Die Reisenden werden sich freuen, sich bei der Ankunft vor Ort mit den benötigten Artikeln eindecken zu können, bzw. vor dem Abflug noch fehlende Utensilien zu erstehen. Fliegen ist für manche eine Notwendigkeit, für andere noch immer ein Traum. Dennoch ist den Ankommenden nicht selten die Erschöpfung der Reise anzusehen. Umso besser scheint es also, dass diese Menschen äußerst unkompliziert auf das Warenangebot zugreifen können.
Für den umliegenden Einzelhandel hingegen bleiben aufgrund der Ausnahmeregelung hinsichtlich der Öffnungszeiten am Sonntag wettbewerbsrechtliche Fragen offen. Gleichwohl rumort das Gefühl, die nächste Stufe in der Automatisierung sowie unpersönlichen Personaleinsparung erreicht zu haben. So wurde in den vergangenen Jahren in Supermarkt- und Kaufhausketten die Variante der vermeintlich innovativen Schnellkassen eingeführt, bei denen die Kunden durch eigenhändiges Scannen die Serviceaufgabe der Kassiererinnen und Kassierer übernehmen, den Konzernen also ohne finanzielle Gegenleistung im Folgeschluss ihre Arbeitsleistung zur Verfügung stellen. Wird dieses Konzept weiterverfolgt, können die Supermärkte in absehbarer Zukunft auf Personal verzichten. Dass dadurch die Preise fallen würden, ist kaum vorstellbar.

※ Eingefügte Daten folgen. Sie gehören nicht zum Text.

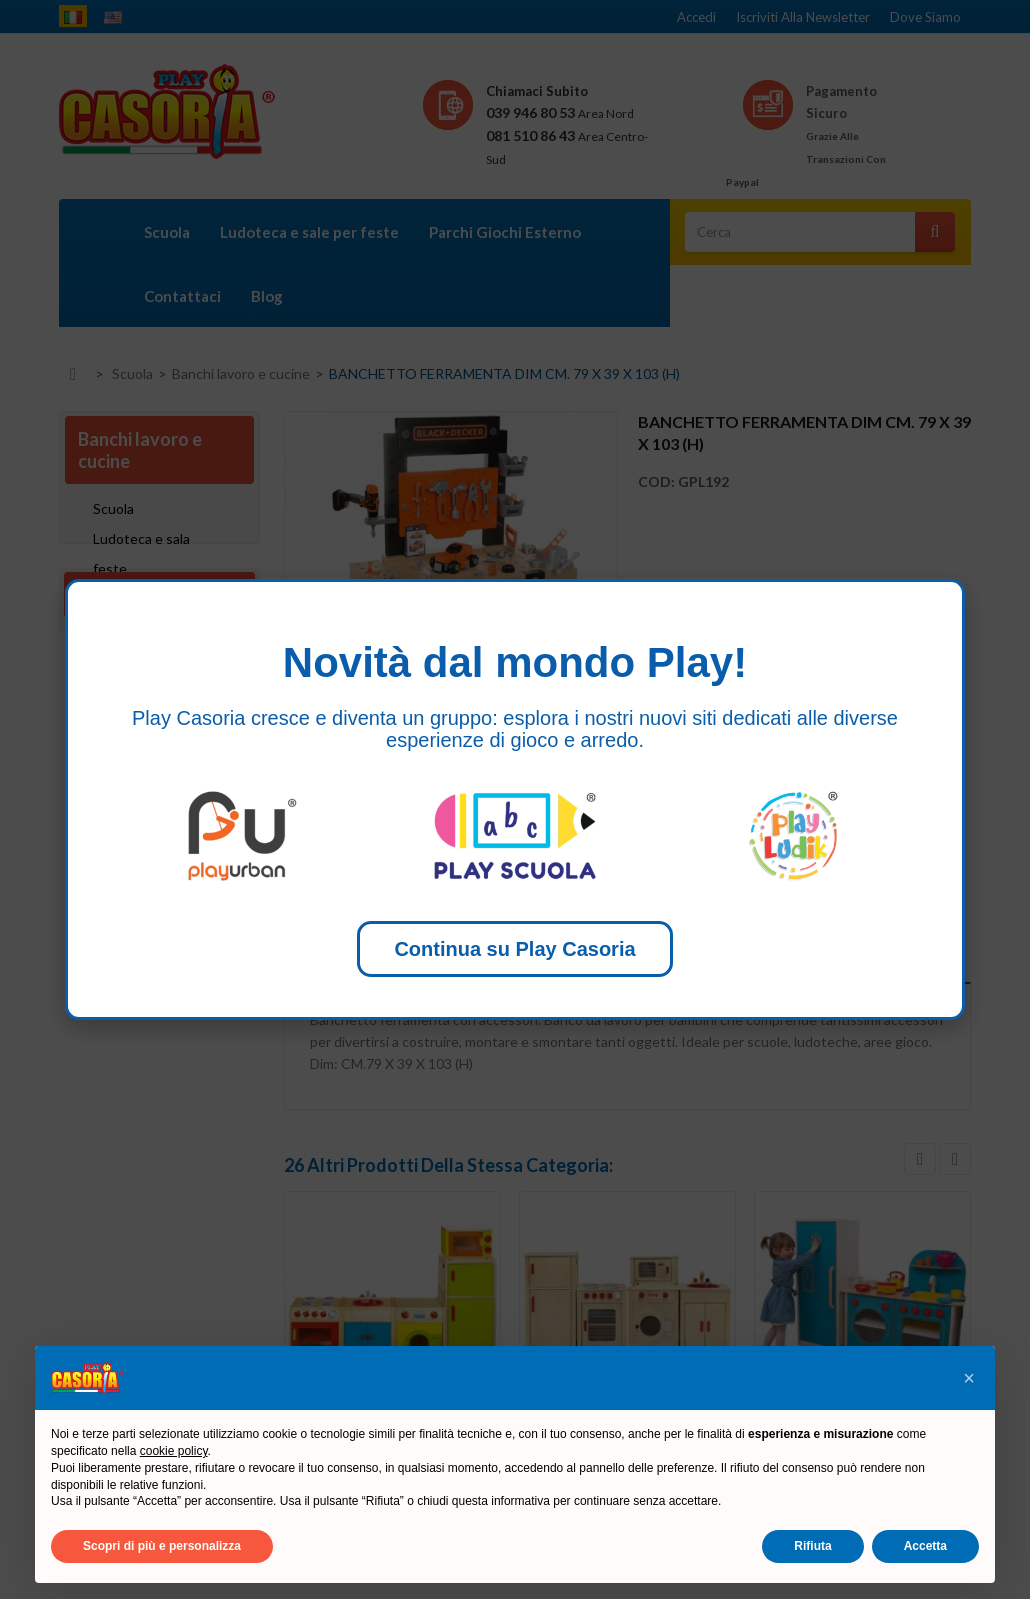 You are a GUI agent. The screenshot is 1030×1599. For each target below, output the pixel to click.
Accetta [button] (925, 1546)
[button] (969, 1378)
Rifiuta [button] (812, 1546)
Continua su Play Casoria (514, 949)
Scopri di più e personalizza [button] (162, 1546)
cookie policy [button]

Der neue – automatisierte – Supermarkt am Bremer Flughafen wird in der kommenden Woche den Betrieb aufnehmen. Abzuwarten bleibt, inwieweit die Verbraucher den Service annehmen werden. Es wäre der erste personalfreie Supermarkt, der dann vermutlich einem gigantischen Automaten in vollkommen neuen Dimensionen gleichen wird. Klar ist, dass der defizitäre Flughafen in seiner Tourismussparte frische Ideen benötigt. Immerhin gab es in den letzten zwei Jahren immer wieder Vorstöße der Grünen, ihn sogar schließen zu wollen. Es könnte ein Baustein für den Take-off in die Zukunft sein, der vielen, aber vermutlich nicht allen schmeckt.